***** Working data *****

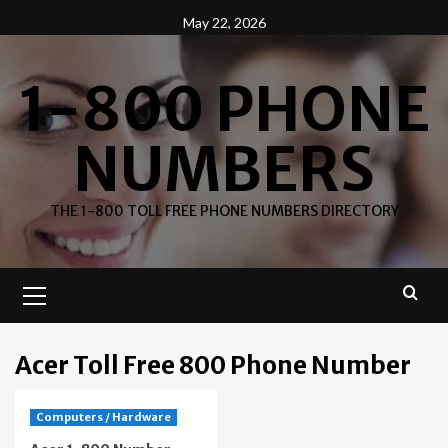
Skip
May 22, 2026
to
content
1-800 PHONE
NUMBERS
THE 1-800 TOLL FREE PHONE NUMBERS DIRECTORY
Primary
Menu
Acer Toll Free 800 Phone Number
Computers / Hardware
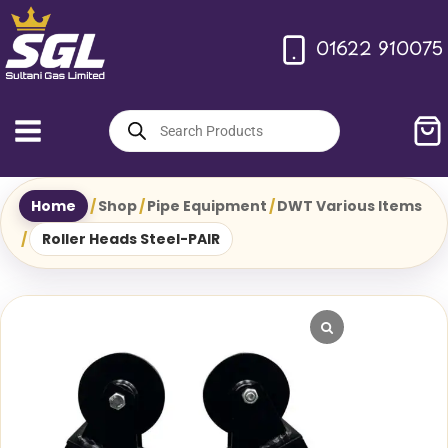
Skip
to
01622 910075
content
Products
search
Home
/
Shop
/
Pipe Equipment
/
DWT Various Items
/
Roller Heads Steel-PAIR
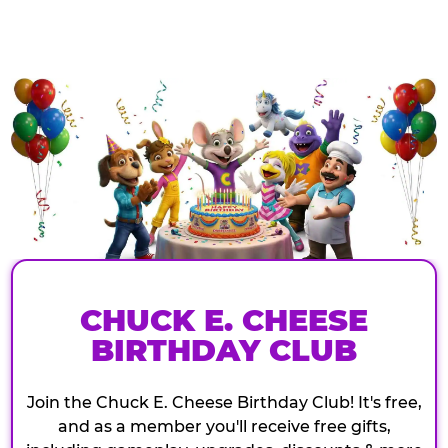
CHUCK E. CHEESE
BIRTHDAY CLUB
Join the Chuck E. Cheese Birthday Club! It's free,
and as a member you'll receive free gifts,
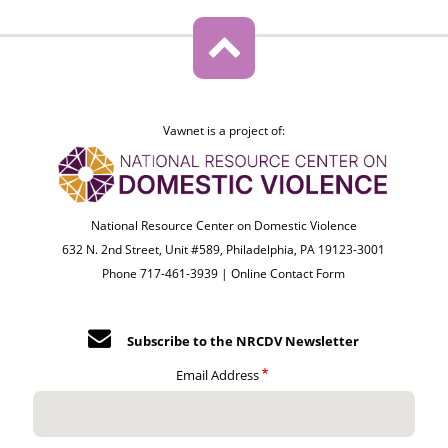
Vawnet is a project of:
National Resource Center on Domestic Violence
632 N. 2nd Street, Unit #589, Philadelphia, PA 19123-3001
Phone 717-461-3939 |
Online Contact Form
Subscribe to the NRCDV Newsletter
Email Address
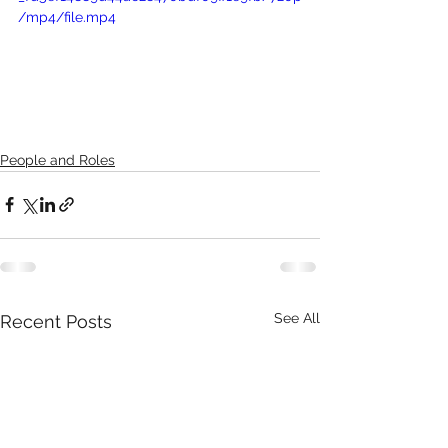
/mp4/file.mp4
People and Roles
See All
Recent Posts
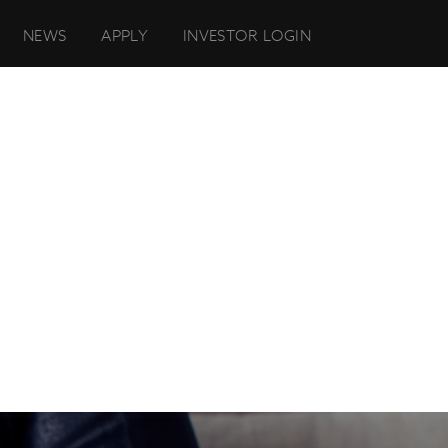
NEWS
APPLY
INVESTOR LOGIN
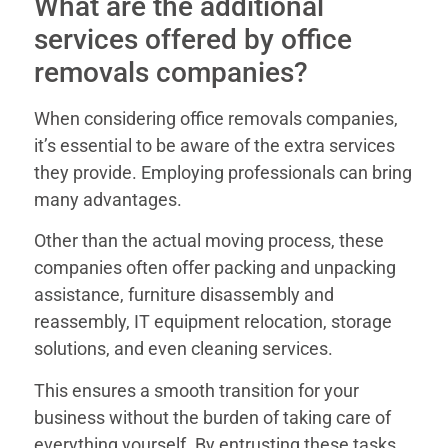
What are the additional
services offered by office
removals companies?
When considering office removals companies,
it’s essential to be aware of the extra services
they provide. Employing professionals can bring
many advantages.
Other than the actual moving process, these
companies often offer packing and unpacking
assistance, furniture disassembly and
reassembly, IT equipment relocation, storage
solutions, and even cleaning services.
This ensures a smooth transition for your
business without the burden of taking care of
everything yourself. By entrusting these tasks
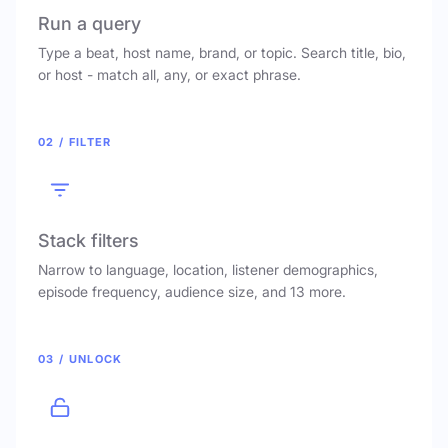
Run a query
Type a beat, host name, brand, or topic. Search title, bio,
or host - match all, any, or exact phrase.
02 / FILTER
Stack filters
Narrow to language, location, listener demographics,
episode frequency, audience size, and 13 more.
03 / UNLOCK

*****

§ Work to be completed: Reproduce the data word for word, excluding its pictures.

§ Answer box:
Skip
May 22, 2026
to
content
1-800 PHONE
NUMBERS
THE 1-800 TOLL FREE PHONE NUMBERS DIRECTORY
Primary
Menu
Acer Toll Free 800 Phone Number
Computers / Hardware
Skip
to
01622 910075
content
Products
search
Home
/
Shop
/
Pipe Equipment
/
DWT Various Items
/
Roller Heads Steel-PAIR
CHUCK E. CHEESE
BIRTHDAY CLUB
Join the Chuck E. Cheese Birthday Club! It's free,
and as a member you'll receive free gifts,
Vawnet is a project of:
National Resource Center on Domestic Violence
632 N. 2nd Street, Unit #589, Philadelphia, PA 19123-3001
Phone 717-461-3939 |
Online Contact Form
Subscribe to the NRCDV Newsletter
Email Address
/mp4/file.mp4
People and Roles
See All
Recent Posts
NEWS
APPLY
INVESTOR LOGIN
What are the additional
services offered by office
removals companies?
When considering office removals companies,
it’s essential to be aware of the extra services
they provide. Employing professionals can bring
many advantages.
Other than the actual moving process, these
companies often offer packing and unpacking
assistance, furniture disassembly and
reassembly, IT equipment relocation, storage
solutions, and even cleaning services.
This ensures a smooth transition for your
business without the burden of taking care of
everything yourself. By entrusting these tasks
Run a query
Type a beat, host name, brand, or topic. Search title, bio,
or host - match all, any, or exact phrase.
02 / FILTER
Stack filters
Narrow to language, location, listener demographics,
episode frequency, audience size, and 13 more.
03 / UNLOCK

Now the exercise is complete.